Scatter plot of the change in the cross-sectional area (CSA) of the right femoral vein in different anatomical positions. Data are presented as mean ± SD (95% confidence interval).
Discussion
Although US-guided catheter insertion is recommended for central vein access during the resuscitation period, CVC is still performed using surface landmarks for guidance.1,2,9 It is helpful to maximize the CSA and diameter of the FV for successful cannulation, regardless of US usage.8,12
Previous studies reported that certain dynamic maneuvers including hip abduction and external rotation (frog leg position), the Valsalva maneuver, and the reverse Trendelenburg position can increase the diameter of the FV and can be useful for avoiding vessel overlap in both pediatric and adult patients.13 –15 However, these maneuvers are not be applicable to all patients because the Valsalva maneuver and the reverse Trendelenburg position may not be possible or disadvantageous in patients with hemodynamic instability or with altered mental status.16 –18
Our results indicate that a simple bed-side elevation of the lower back with the frog leg position maximizes the diameter and CSA of the FV, and this position will increase the accessibility of the FV. Overlapping of the FV by the FA can lead to inadvertent arterial catheterization or arteriovenous fistula. The larger the exposed width of the FV is, the greater the chances of a successful FV cannulation without complications. 8 Although the reason for the superiority of the back-up/frog leg position remains unclear, we postulate that venous return from the abdominal and pelvic cavity might be decreased by back-up position, thus leading to a venous pooling effect.
This study has several limitations that might impact interpretation of the data. First, we examined healthy young adults, so the results may not be generalizable to acute critically ill patients. Although a randomized trial enrolling patients with shock or cardiopulmonary arrest can be challenging because of their need for urgent treatment, there is little harm in placing a pad underneath the patients back; therefore, further studies are needed whether this simple intervention would improve first pass success rate and time to placement and reduces complications. Second, this study only evaluated the right FV, and body position could have a different effect on the left FV. However, we chose to examine the right FV because two-third of FV cannulation are attempted in the right side. 19 Third, knowing the position of the patient could influence the imaging and measurement of the CSA and diameter of FV resulting bias. The frog leg and back-up position are hard to be blinded for the operator. Fourth, positive end expiratory pressure during mechanical ventilation can influence the CSA of FV, 11 and further research is warranted to answer to this question.
Conclusion
In this study, performing the right FV catheterization in back-up and frog leg positions is associated with a greater CSA of the FV. Our data suggest that future studies are needed to clarify this patient’s positioning would improve patient-oriented outcomes on critically ill patients.
Footnotes
Acknowledgements
J.W.L., H.J.A., K.D.K., J.H.K., and S.W.Y. were involved in the conception and design of the study, or acquisition of data, or analysis and interpretation of data.
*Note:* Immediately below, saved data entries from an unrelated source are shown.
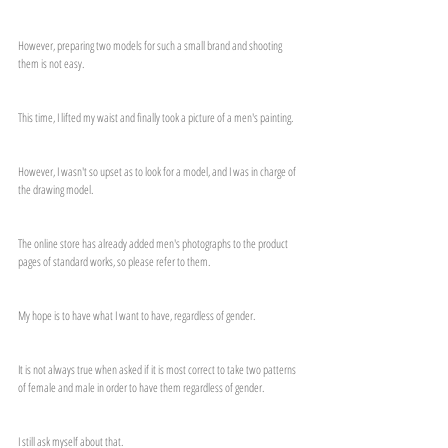
However, preparing two models for such a small brand and shooting 
them is not easy.
This time, I lifted my waist and finally took a picture of a men's painting.
However, I wasn't so upset as to look for a model, and I was in charge of 
the drawing model.
The online store has already added men's photographs to the product 
pages of standard works, so please refer to them.
My hope is to have what I want to have, regardless of gender.
It is not always true when asked if it is most correct to take two patterns 
of female and male in order to have them regardless of gender.
I still ask myself about that.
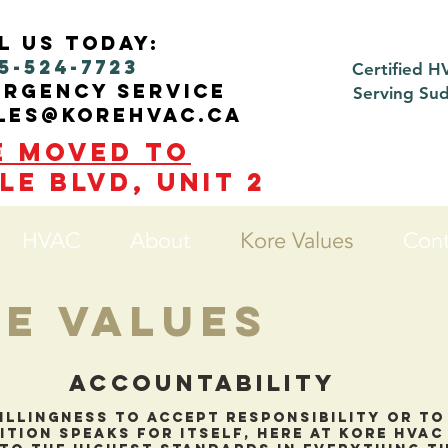
l us today:
5-524-7723
Certified H
ergency service
Serving Su
ales@korehvac.ca
e moved to
le blvd, Unit 2
HVAC
About
Kore Values
Cont
e Values
Accountability
illingness to accept responsibility or t
ition speaks for itself, here at kore hva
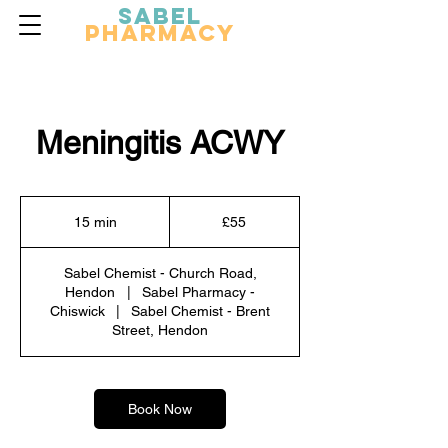
Sabel
Pharmacy
Meningitis ACWY
55
British
15 min
1
£55
pounds
5
m
Sabel Chemist - Church Road,
i
Hendon
|
Sabel Pharmacy -
n
Chiswick
|
Sabel Chemist - Brent
Street, Hendon
Book Now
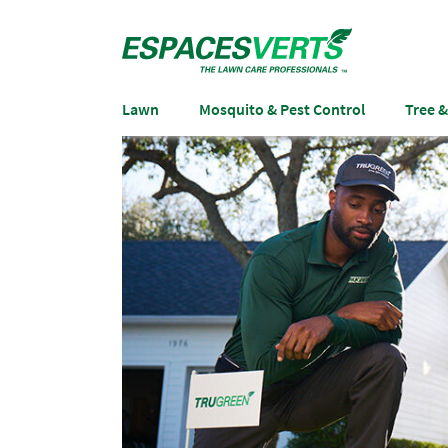
Lawn
Mosquito & Pest Control
Tree 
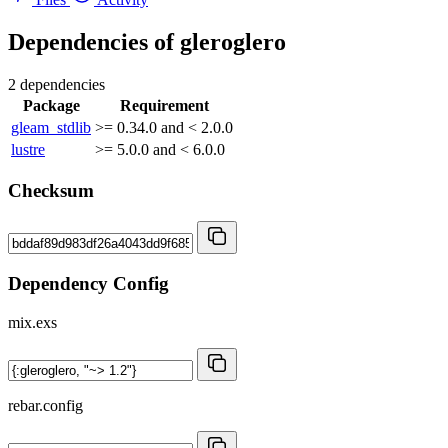
Dependencies of
gleroglero
2 dependencies
Package
Requirement
gleam_stdlib
>= 0.34.0 and < 2.0.0
lustre
>= 5.0.0 and < 6.0.0
Checksum
Dependency Config
mix.exs
rebar.config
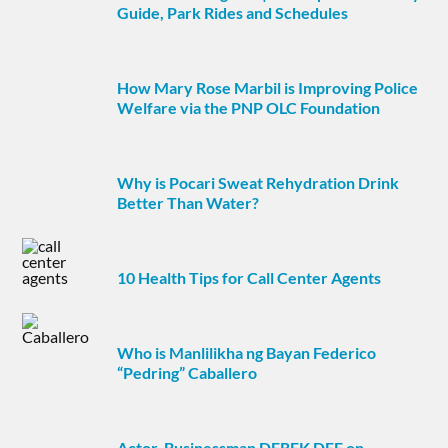
Guide, Park Rides and Schedules
How Mary Rose Marbil is Improving Police
Welfare via the PNP OLC Foundation
Why is Pocari Sweat Rehydration Drink
Better Than Water?
10 Health Tips for Call Center Agents
Who is Manlilikha ng Bayan Federico
“Pedring” Caballero
Actor-Businessman DEREK DEE on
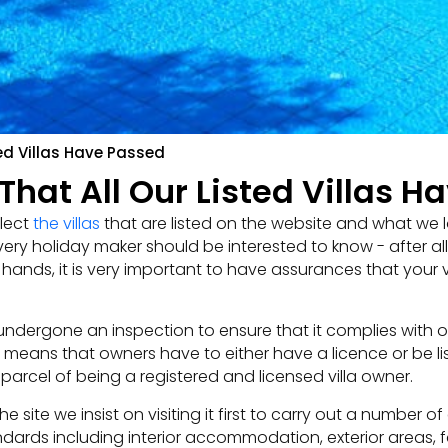
ed Villas Have Passed
hat All Our Listed Villas H
lect
the villas
that are listed on the website and what we l
ry holiday maker should be interested to know - after al
ands, it is very important to have assurances that your vi
ndergone an inspection to ensure that it complies with our
ch means that owners have to either have a licence or be li
parcel of being a registered and licensed villa owner.
 site we insist on visiting it first to carry out a number of
ndards including interior accommodation, exterior areas, fa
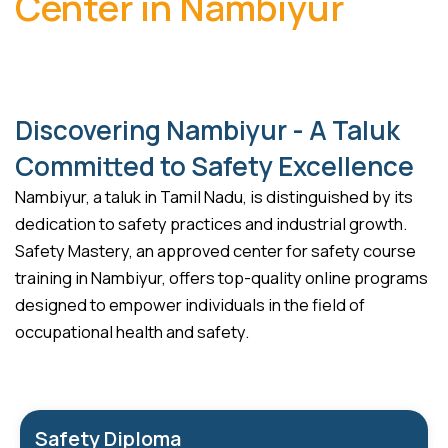
Center in Nambiyur
Discovering Nambiyur - A Taluk
Committed to Safety Excellence
Nambiyur, a taluk in Tamil Nadu, is distinguished by its
dedication to safety practices and industrial growth.
Safety Mastery, an approved center for safety course
training in Nambiyur, offers top-quality online programs
designed to empower individuals in the field of
occupational health and safety.
Safety Diploma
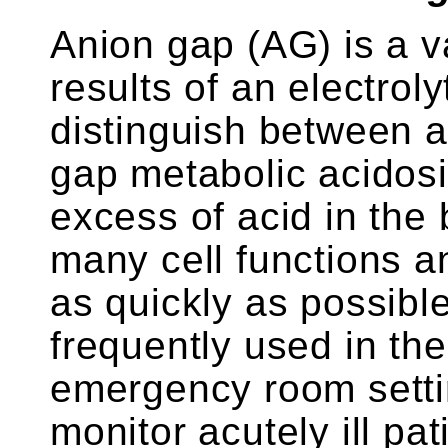
Anion gap (AG) is a v
results of an electroly
distinguish between 
gap metabolic acidosi
excess of acid in the 
many cell functions 
as quickly as possibl
frequently used in the
emergency room setti
monitor acutely ill pat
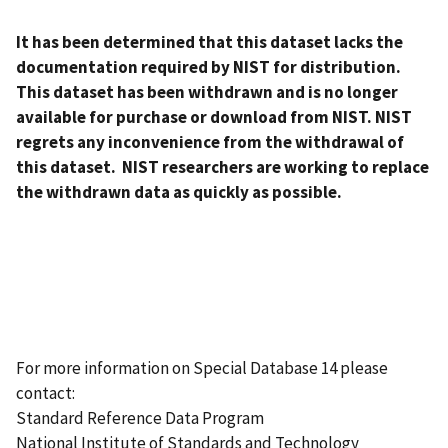
It has been determined that this dataset lacks the
documentation required by NIST for distribution.
This dataset has been withdrawn and is no longer
available for purchase or download from NIST. NIST
regrets any inconvenience from the withdrawal of
this dataset. NIST researchers are working to replace
the withdrawn data as quickly as possible.
For more information on Special Database 14 please
contact:
Standard Reference Data Program
National Institute of Standards and Technology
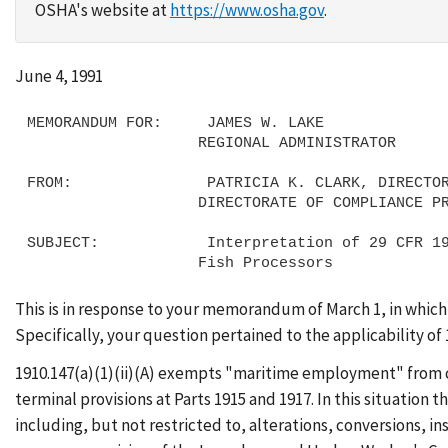
OSHA's website at
https://www.osha.gov
.
June 4, 1991
MEMORANDUM FOR:     JAMES W. LAKE

                   REGIONAL ADMINISTRATOR

FROM:               PATRICIA K. CLARK, DIRECTOR
                   DIRECTORATE OF COMPLIANCE PROGRAMS

SUBJECT:            Interpretation of 29 CFR 19
This is in response to your memorandum of March 1, in which
Specifically, your question pertained to the applicability of 
1910.147(a)(1)(ii)(A) exempts "maritime employment" from c
terminal provisions at Parts 1915 and 1917. In this situation 
including, but not restricted to, alterations, conversions, 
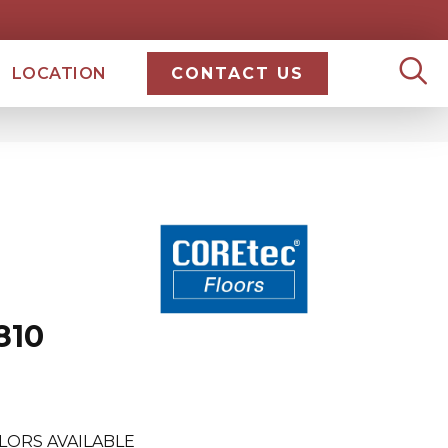
LOCATION
CONTACT US
810
LORS AVAILABLE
J.W.L., H.J.A., Y.I.S., and K.C.S. drafted the article or revised it critically for important intellectual content. All authors approved the final version to be submitted.
Declaration of conflicting interests
The author(s) declared no potential conflicts of interest with respect to the research, authorship, and/or publication of this article.
Funding
The author(s) received no financial support for the research, authorship, and/or publication of this article.
Ethics statement
This study protocol was reviewed and approved by the Institutional Review Board of Chungnam National University Hospital (IRB No. 2015-09-028-001). Informed consent was submitted by all subjects when they were enrolled.